En reportage dans une zone rurale de l’Ohio, en 2012, je rencontrai un petit propriétaire terrien devenu ébéniste. Avec fierté, ce chasseur émérite avait tenu à me montrer le coffre où il gardait ses armes. Il en comptait de toutes sortes, et pas que pour chasser l’élan. « Soixante-dix ! » m’annonça-t-il avec fierté. Devant mon air ahuri, il s’esclaffa : « Oh, mais ça n’est rien. Dans le coin, des gens en ont cent vingt. » C’est une donnée peu connue de la passion américaine pour les armes : celle-ci ne concerne qu’une petite minorité. Une étude des universités Harvard et Northwestern, en 2013, montrait que si 42 % des adultes américains disposent d’au moins une arme à feu, presque toujours un revolver, 3 % d’entre eux, soit 7,7 millions, en détiennent chacun entre 8 et… 140 ! Dont des armes automatiques terrifiantes. Ce sont eux les détenteurs compulsifs (le nombre des armes en circulation ne cesse d’augmenter, celui des propriétaires reste stable). Eux qui font que le nombre d’armes détenues par habitant (320 à 360 millions pour une population de 325 millions de personnes) est trois fois plus important aux États-Unis qu’en l’Allemagne, six fois plus qu’en France. Et ils sont, dans leur immense majorité, des mâles blancs.

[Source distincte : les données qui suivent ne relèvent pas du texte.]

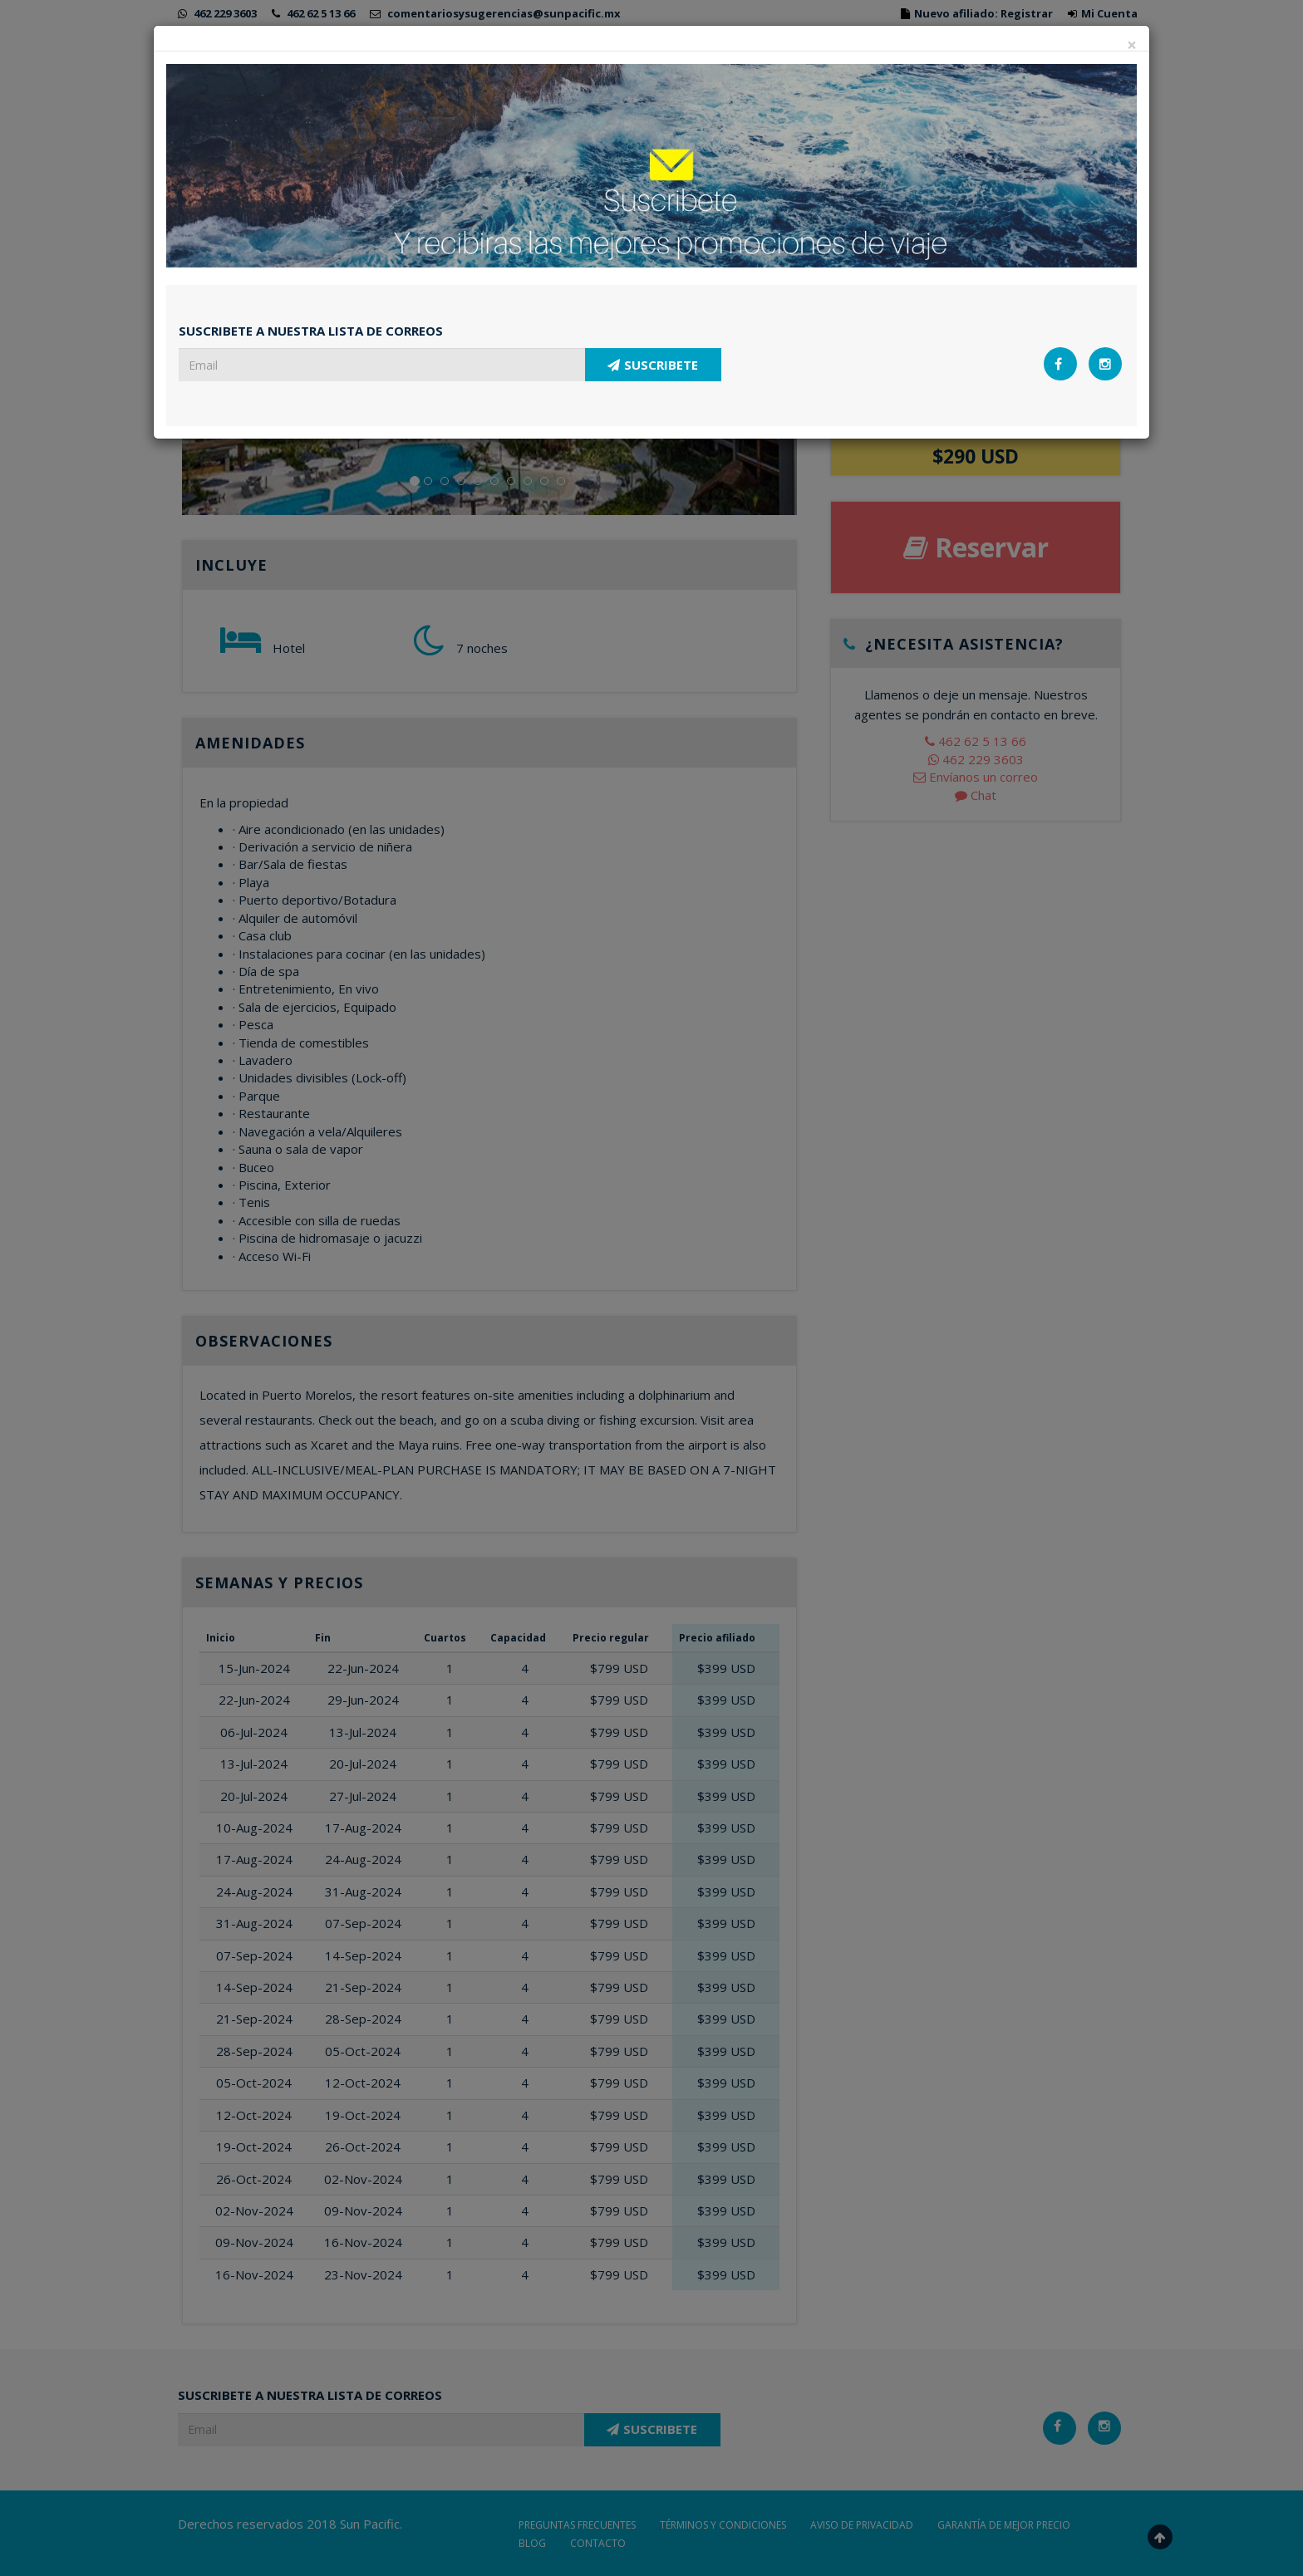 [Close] (1132, 45)
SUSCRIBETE (652, 364)
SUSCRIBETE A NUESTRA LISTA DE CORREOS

Une donnée reflète les conséquences de cette réalité : depuis 1968, en un demi-siècle, plus de civils ont perdu la vie par arme à feu aux États-Unis que n’ont été tués de soldats dans toutes les guerres de l’Amérique en deux siècles et demi, note l’écrivain Adam Hochschild dans un récent article (« Bang for the Buck », New York Review of Books, 5 avril). Sur les 32 000 décès annuels par arme à feu aux États-Unis, près des deux tiers sont des suicides. Le tiers restant est constitué de meurtres et d’assassinats : 13 158 en 2017, 15 084 en 2016. Soit proportionnellement 4,5 fois plus qu’en France. Les tueries de masse sont loin d’en fournir la majorité. Mais elles sont, là encore, perpétrées quasi exclusivement par des mâles blancs. 

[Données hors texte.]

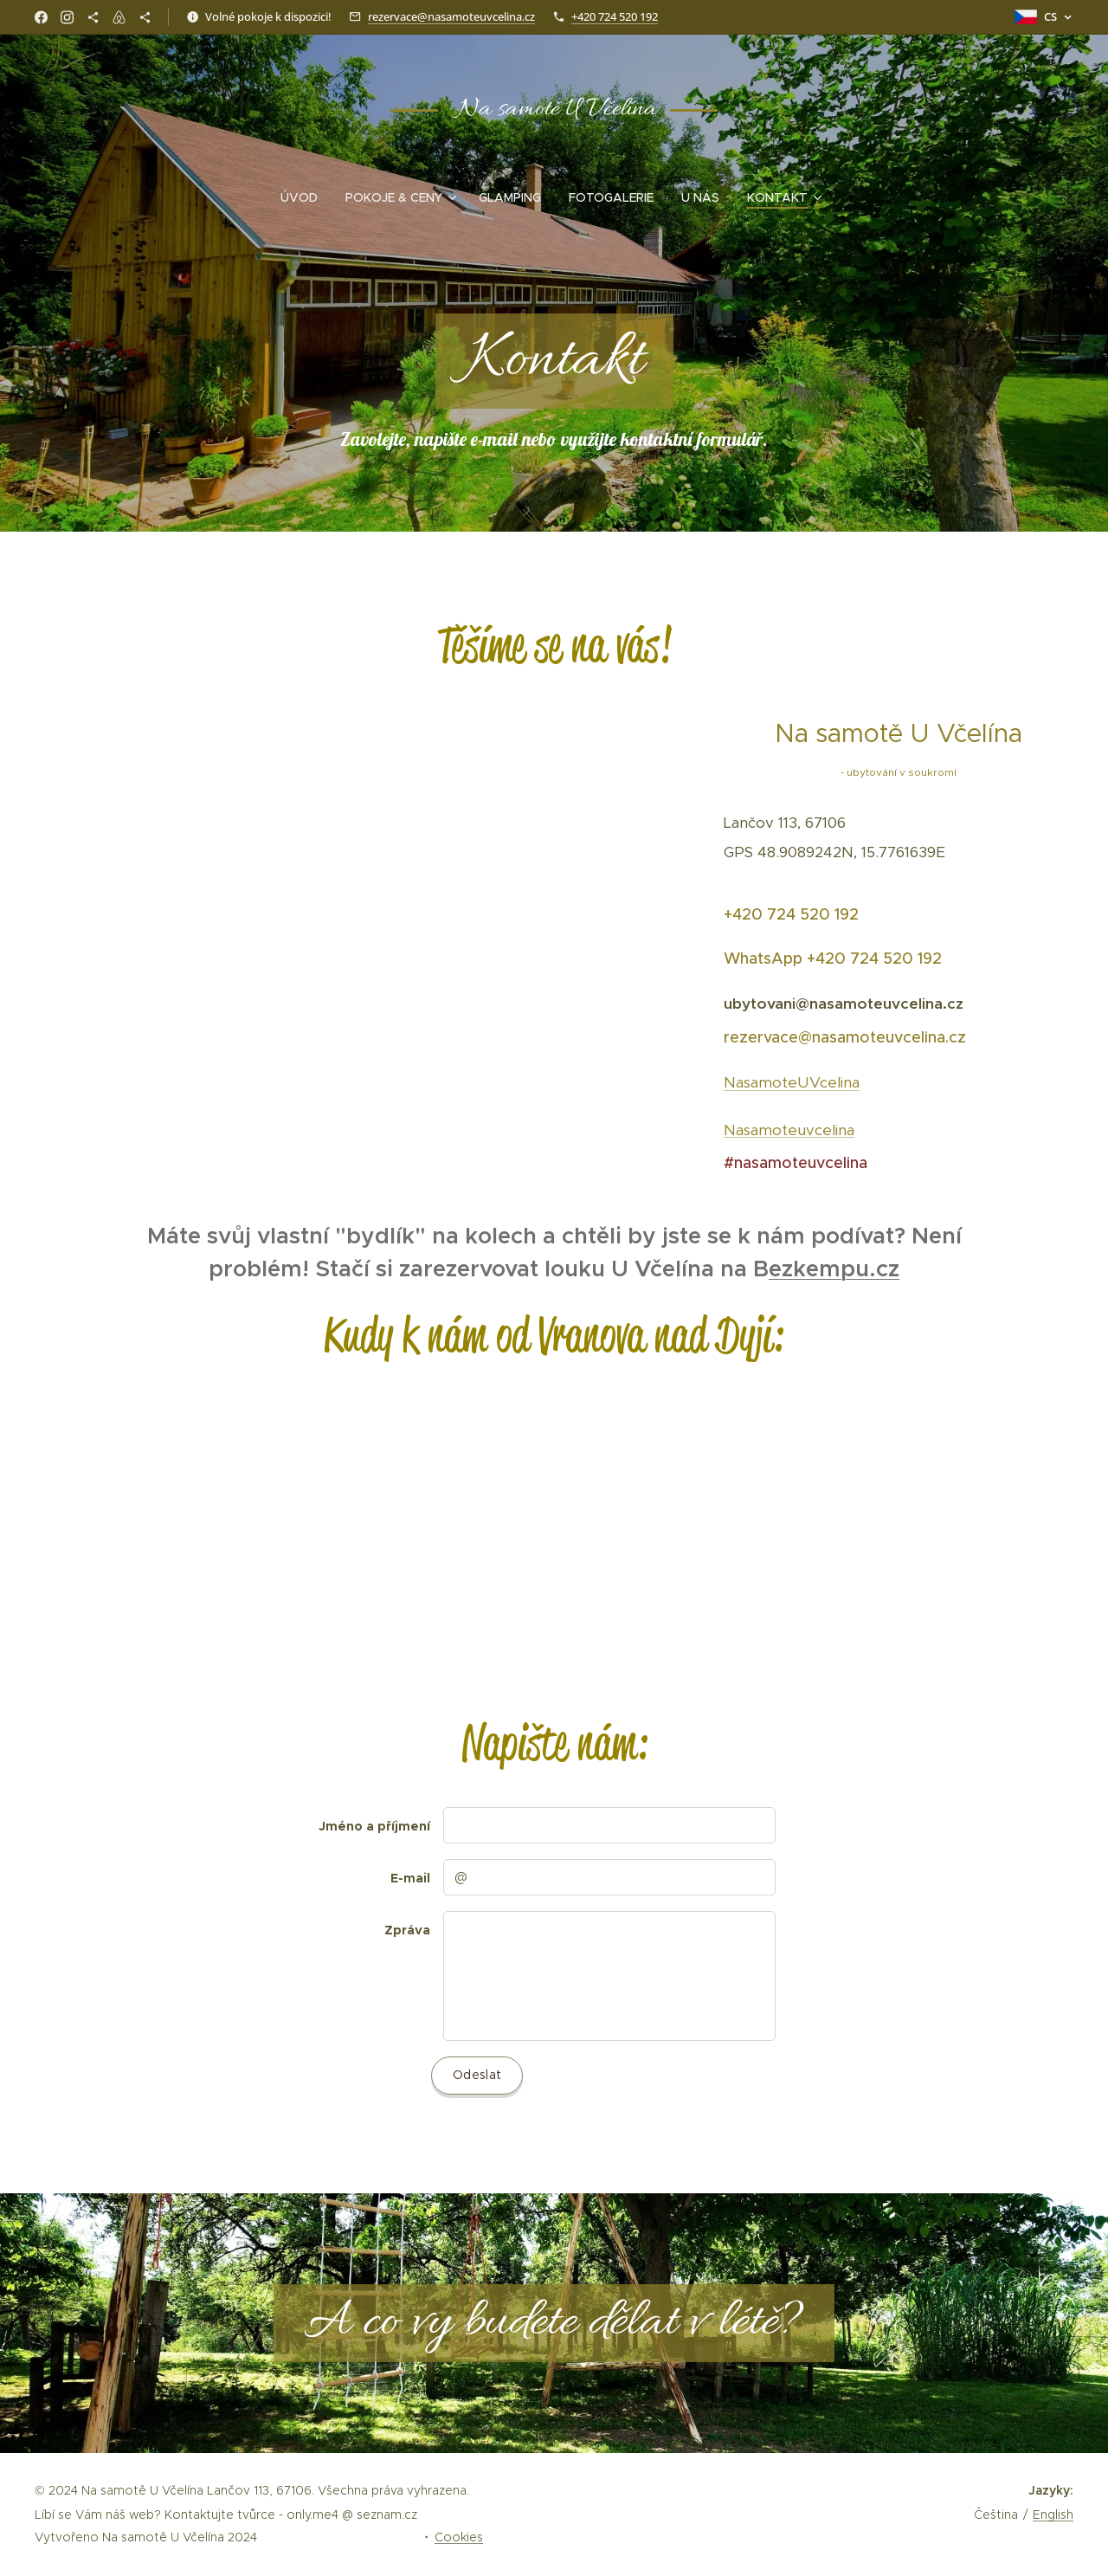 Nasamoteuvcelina (789, 1129)
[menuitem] (306, 197)
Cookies (459, 2537)
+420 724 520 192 (614, 16)
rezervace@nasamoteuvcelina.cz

Dans son film Bowling for Columbine (2002), qui cherche à comprendre pourquoi le taux de criminalité américain est si élevé, Michael Moore tendait un piège au spectateur. Durant 110 minutes, il l’amenait à penser que l’explication tient à la vente libre des armes à feu. Mais, à la fin, il s’interrogeait : au Canada aussi, les armes à feu sont en vente libre, même si les armes de guerre sont exclues. Pourtant, le taux de criminalité de ce pays n’est pas différent de l’Europe. Alors quoi ? Moore induisait l’idée qu’il fallait peut-être chercher la réponse du côté historico-culturel. La « Gun Culture », la culture des armes, est aujourd’hui au cœur du débat américain. Ainsi le politologue Andrew Exum, ex-capitaine des forces spéciales américaines en Afghanistan et en Irak, qui a appris à tirer à huit ans dans son Tennessee natal, observe : « Aux États-Unis, l’accumulation des armes est devenue une question tribale, écrit-il. L’achat d’armes à feu a un signifiant culturel important. La politique américaine ne devrait pas être dominée par ceux qui jouent au soldat et dont l’insécurité à propos de leur propre identité est telle que, pour la compenser, ils doivent acheter de plus en plus d’armes » (« America’s Gun-Culture Problem », The Atlantic, 5 mars 2018).

Cette « tribu » des fanatiques des armes à feu, petite mais robuste, est parvenue jusqu’ici, grâce au puissant lobby de la NRA, la National Rifle Association – 4 millions de membres, 400 millions de dollars de budget annuel –, à empêcher toute réforme limitant les ventes d’armes. Hochschild constate que ses adhérents manifestent généralement une passion pour les milices, ces organisations armées qui ont beaucoup contribué à l’indépendance des États-Unis. Il rappelle que les premières milices n’entendaient pas seulement bouter l’Anglais hors du territoire et traquer les bandits. Elles se consacraient à pourchasser les esclaves en fuite et à saisir les terres des Amérindiens. Les fameux Texas Rangers, au départ une milice armée, y passaient la plupart de leur temps. Les milices eurent leurs héros, tels Daniel Boone puis Davy Crockett, dont les crimes furent escamotés et qui participèrent à la conquête de l’Ouest, laissant une trace durable sur les mentalités pionnières du pays. 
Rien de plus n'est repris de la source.